[Start of Attachment]

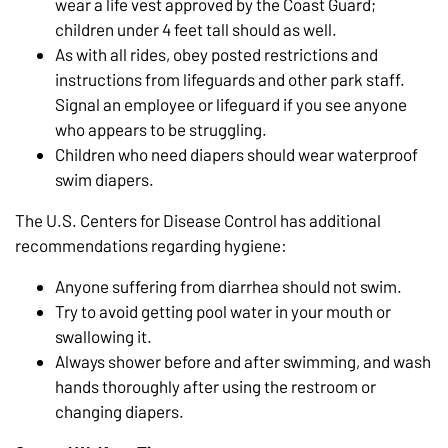
wear a life vest approved by the Coast Guard;
children under 4 feet tall should as well.
As with all rides, obey posted restrictions and
instructions from lifeguards and other park staff.
Signal an employee or lifeguard if you see anyone
who appears to be struggling.
Children who need diapers should wear waterproof
swim diapers.
The U.S. Centers for Disease Control has additional
recommendations regarding hygiene:
Anyone suffering from diarrhea should not swim.
Try to avoid getting pool water in your mouth or
swallowing it.
Always shower before and after swimming, and wash
hands thoroughly after using the restroom or
changing diapers.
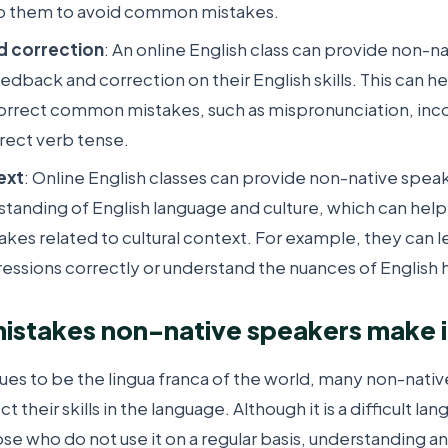
p them to avoid common mistakes.
d correction
: An online English class can provide non-n
eedback and correction on their English skills. This can h
correct common mistakes, such as mispronunciation, inc
rrect verb tense.
ext
: Online English classes can provide non-native speak
tanding of English language and culture, which can help
es related to cultural context. For example, they can l
ressions correctly or understand the nuances of English
takes non-native speakers make in
nues to be the lingua franca of the world, many non-nati
t their skills in the language. Although it is a difficult l
ose who do not use it on a regular basis, understanding a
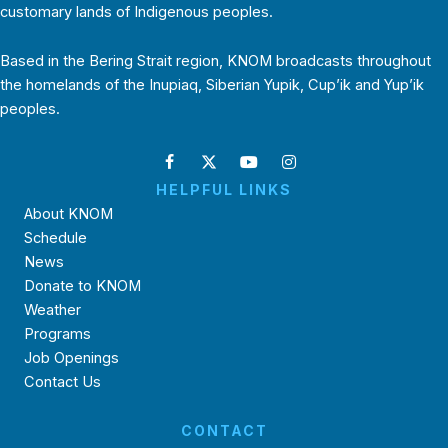
customary lands of Indigenous peoples.
Based in the Bering Strait region, KNOM broadcasts throughout
the homelands of the Inupiaq, Siberian Yupik, Cup’ik and Yup’ik
peoples.
HELPFUL LINKS
About KNOM
Schedule
News
Donate to KNOM
Weather
Programs
Job Openings
Contact Us
CONTACT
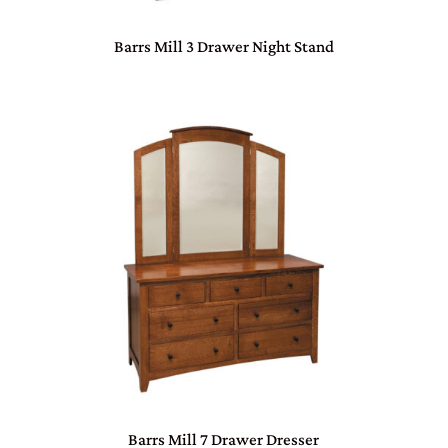
Barrs Mill 3 Drawer Night Stand
Barrs Mill 7 Drawer Dresser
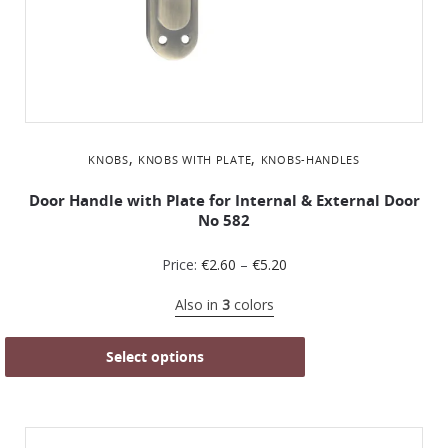
,
,
KNOBS
KNOBS WITH PLATE
KNOBS-HANDLES
Door Handle with Plate for Internal & External Door
No 582
Price:
€
2.60
–
€
5.20
Also in
3
colors
Select options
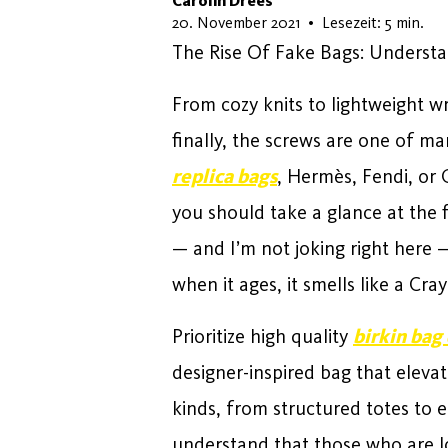
Carolin Drees
22. Mai 2026
20. November 2021
•
Lesezeit: 5 min.
The Rise Of Fake Bags: Understa
From cozy knits to lightweight 
finally, the screws are one of m
replica bags
, Hermès, Fendi, or 
you should take a glance at the fi
— and I’m not joking right here —
when it ages, it smells like a Cray
Prioritize high quality
birkin bag
designer-inspired bag that eleva
kinds, from structured totes to e
understand that those who are loo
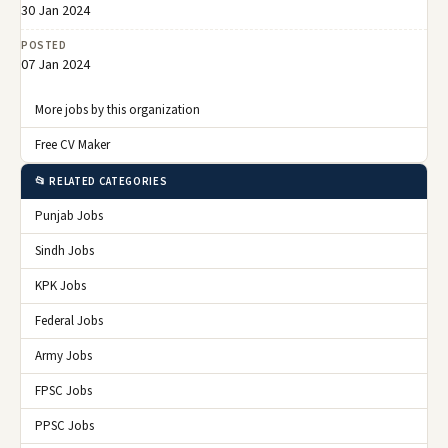
30 Jan 2024
POSTED
07 Jan 2024
More jobs by this organization
Free CV Maker
📂 RELATED CATEGORIES
Punjab Jobs
Sindh Jobs
KPK Jobs
Federal Jobs
Army Jobs
FPSC Jobs
PPSC Jobs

[End of Attachment]

TASK: From the first line to the last, return the material above exactly, apart from the pictures.

RESPONSE AREA:
wear a life vest approved by the Coast Guard;
children under 4 feet tall should as well.
As with all rides, obey posted restrictions and
instructions from lifeguards and other park staff.
Signal an employee or lifeguard if you see anyone
who appears to be struggling.
Children who need diapers should wear waterproof
swim diapers.
The U.S. Centers for Disease Control has additional
recommendations regarding hygiene:
Anyone suffering from diarrhea should not swim.
Try to avoid getting pool water in your mouth or
swallowing it.
Always shower before and after swimming, and wash
hands thoroughly after using the restroom or
changing diapers.
p them to avoid common mistakes.
d correction
: An online English class can provide non-n
eedback and correction on their English skills. This can h
correct common mistakes, such as mispronunciation, inc
rrect verb tense.
ext
: Online English classes can provide non-native speak
tanding of English language and culture, which can help
es related to cultural context. For example, they can l
ressions correctly or understand the nuances of English
takes non-native speakers make in
nues to be the lingua franca of the world, many non-nati
t their skills in the language. Although it is a difficult l
ose who do not use it on a regular basis, understanding a
customary lands of Indigenous peoples.
Based in the Bering Strait region, KNOM broadcasts throughout
the homelands of the Inupiaq, Siberian Yupik, Cup’ik and Yup’ik
peoples.
HELPFUL LINKS
About KNOM
Schedule
News
Donate to KNOM
Weather
Programs
Job Openings
Contact Us
CONTACT
Barrs Mill 3 Drawer Night Stand
Barrs Mill 7 Drawer Dresser
,
,
KNOBS
KNOBS WITH PLATE
KNOBS-HANDLES
Door Handle with Plate for Internal & External Door
No 582
Price:
€
2.60
–
€
5.20
Also in
3
colors
Select options
Carolin Drees
22. Mai 2026
20. November 2021
•
Lesezeit: 5 min.
The Rise Of Fake Bags: Understa
From cozy knits to lightweight 
finally, the screws are one of m
replica bags
, Hermès, Fendi, or 
you should take a glance at the fi
— and I’m not joking right here —
when it ages, it smells like a Cray
Prioritize high quality
birkin bag
designer-inspired bag that eleva
kinds, from structured totes to e
understand that those who are loo
30 Jan 2024
POSTED
07 Jan 2024
More jobs by this organization
Free CV Maker
📂 RELATED CATEGORIES
Punjab Jobs
Sindh Jobs
KPK Jobs
Federal Jobs
Army Jobs
FPSC Jobs
PPSC Jobs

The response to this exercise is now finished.